The General Manager of NPA Dr. Zubairu Kalokoh yesterday told the Parliamentary Public Accounts Committee that Le 94 billion has been projected for 2009.
He was asked to explain mechanisms put in place to prevent further loss and to explain reasons for the Le 15.3billion loss incurred by the Authority in 2005.
Dr. Kalokoh told the committee that he has taken 15 months on his job at NPA and confessed that those things were bad at NPA from 2001 unto 2007.
The reasons he stated was that the generation of electricity supply went down as the plant at Kingtom station which was built in 1960 was not properly functioning and the transmission lines had outlived its purposes.
He thus stated that he inherited tremendous backlog salaries and debts running into billions of Leones but that backlog salaries have been paid and the dignity and respect of the workers restored.
Dr.
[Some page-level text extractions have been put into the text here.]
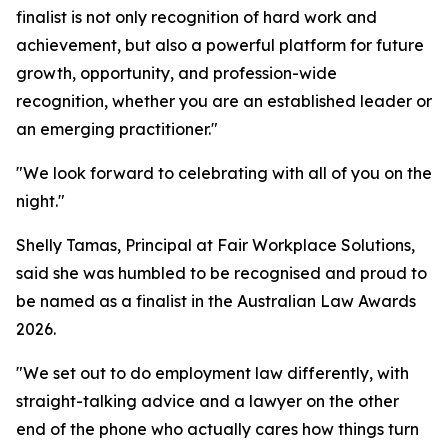
finalist is not only recognition of hard work and
achievement, but also a powerful platform for future
growth, opportunity, and profession-wide
recognition, whether you are an established leader or
an emerging practitioner."
"We look forward to celebrating with all of you on the
night."
Shelly Tamas, Principal at Fair Workplace Solutions,
said she was humbled to be recognised and proud to
be named as a finalist in the Australian Law Awards
2026.
"We set out to do employment law differently, with
straight-talking advice and a lawyer on the other
end of the phone who actually cares how things turn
Kalokoh disclosed further that the Le 20 billion debt owed to NASSIT, NRA and general suppliers have also been paid.
Speaking about the way forward, he said in 2006, electricity sales was Le19.7 billion but dropped in 2007 to Le 15.4billion and that sales jumped in 2008 to Le 74billion.
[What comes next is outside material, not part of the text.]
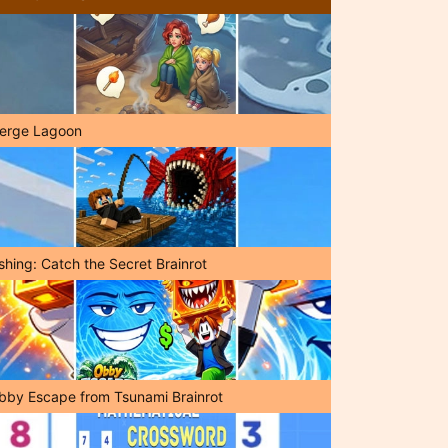
erge Lagoon
shing: Catch the Secret Brainrot
bby Escape from Tsunami Brainrot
He however stated that after the transmission lines were repaired and increased from January to May this year, the sales of electricity was Le3.9billion and projections at the end of the year will be Le94 billion.
The NPA General Manager explained the development strides presently being undertaken by NPA in the areas of improved networks, installation of a $24M machine at Kingtom Power Station, a sub station in Regent and the Arabs providing 16 megawatts for Black hall Road Power Station.
NPA is being questioned over a recorded loss of Le15.3billion in 2005. The Auditor General’s report on the accounts of Sierra Leone for 2006 indicates that the loss incurred by NPA was due to technical and line losses of electricity, huge exchange losses, and interest charged on foreign currency borrowing.